Was mich bei udev gestört hatte ist, dass udev sei 181 eine kerneloption mehr verlangt (DEVTMPFS) ohne die das System fast unbootbar ist. Ich musste wieder mit der livecd booten und den Kernel mit dieser Option neu bauen dann ging es wieder. Das hätte man durchaus in der News Meldung (die ich natürlich vorher gelesen hatte) erwähnen können. Gewusst haben musste das ja jemand, denn irgendwer hat ja auch die Meldung in die Initscripts geschrieben.

Aber gut, solche Probleme gibt es auch mit anderen Running Release Distros (und normale Distros haben andere Probleme). Für eine bleeding edge Distro wie Gentoo unstable kann ich immer noch kaum zufriedener sein.

----------

## Falmer

Danke für die Antwort! und danke für den Hinweis zu udev.

Ich werde zwar noch etwas warten, bis ich mein System mal neu aufsetze (bis die geplante SSD zu haben ist), aber dann bin ich für all solche Hinweise dankbar. Bis dahin werde ich udev und die damit einhergehenden Abhängigkeiten vor mir her schieben.

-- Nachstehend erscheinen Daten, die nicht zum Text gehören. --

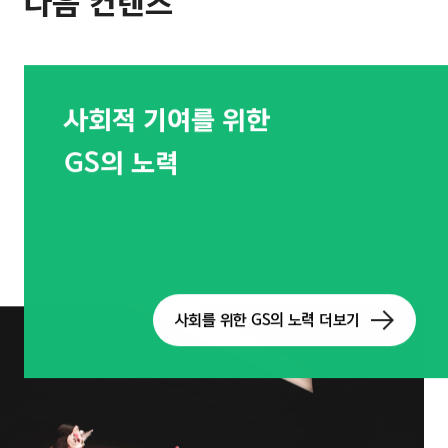
다음 컨텐츠
사회적 기여를 위한
GS의 노력
사회를 위한 GS의 노력 더보기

Ein - wie ich finde - gutes System für solche Warnungen und Anleitungen, bei Versionswechseln o.ä. gibt es bei Arch-Linux. Dort wird auf der Hauptwebsite der Distri ein Hinweis veröffentlicht, wenn ein Update Probleme bereiten könnte (mit einer kurzen Anleitung zum Umgehen der Probleme, oder mit Links zu solchen Anleitungen). Etwas in der Form wünschte ich mir eben auch für Gentoo.

Ein anderes Ärgernis für mich ist, daß es zwar (oft) wöchentlich neue Install-CDs gibt, die aber weiter auf stable basieren. Ich fände es gut, wenn es auch aktuelle unstable CDs gäbe. Warum muß ich bei einer Neuinstallation erstmal mit einem völlig veralteten gcc anfangen, um dann den (halbwegs) aktuellen gcc zu installieren und das ganze System damit neu zu übersetzen? Das ist an dieser Stelle verschwendete Zeit.

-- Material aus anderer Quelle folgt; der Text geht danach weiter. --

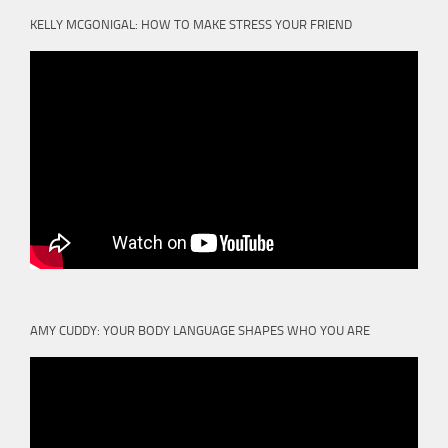
KELLY MCGONIGAL: HOW TO MAKE STRESS YOUR FRIEND
AMY CUDDY: YOUR BODY LANGUAGE SHAPES WHO YOU ARE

Sollte es für dieses Beispiel eine andere Lösung geben - ich bin für jeden Hinweis dankbar!

Aber jetzt schönes Wochenende

Falmer

----------

## franzf

 *Falmer wrote:*   

> Ein anderes Ärgernis für mich ist, daß es zwar (oft) wöchentlich neue Install-CDs gibt, die aber weiter auf stable basieren. Ich fände es gut, wenn es auch aktuelle unstable CDs gäbe.

 

Du kannst mit einer uralten CD ein aktuelles Gentoo aufsetzen - ohne Probleme. Die CD wird nur fürs chroot gebraucht, und das geht auch mit ner alten CD. Einzig für ultraneue hardware kann eine neue CD notwendig werden, damit die nötigen Treiber existieren.

Für die Installation brauchst du nur ein aktuelles stage-Archiv. Wenn also, bräuchtest du für dein unstable-GCC-Gentoo ein unstable-stage-Archiv - das braucht Developer, und von denen gibt es bekanntlich immer zu wenig. Außerdem, was ist schon dabei? Gentoo übers chroot installieren (minimal natürlich, ohne X und kde usw.), dann ins System booten, emerge --sync, GCC etc. nach Belieben unmasken, emerge -e system und weiter machen. Und genau aus diesem Grund braucht man unter Gentoo kein unstable-Release der Installationsmedien: Du kannst problemlos jede Installation in eine Testing-Installation verwandeln, braucht halt etwas Handarbeit. Da du AFAIK unter Ubuntu etc. keine Tools wie revdep-rebuild hast kannst du auch nicht ohne weiteres in einer Installation den GCC, glibc, libpng, udev, ... auswechseln, ohne alles zum implodieren zu bringen.

----------

## Josef.95

 *Dorsai! wrote:*   

> Was mich bei udev gestört hatte ist, dass udev sei 181 eine kerneloption mehr verlangt (DEVTMPFS) ohne die das System fast unbootbar ist. Ich musste wieder mit der livecd booten und den Kernel mit dieser Option neu bauen dann ging es wieder. Das hätte man durchaus in der News Meldung (die ich natürlich vorher gelesen hatte) erwähnen können. Gewusst haben musste das ja jemand, denn irgendwer hat ja auch die Meldung in die Initscripts geschrieben.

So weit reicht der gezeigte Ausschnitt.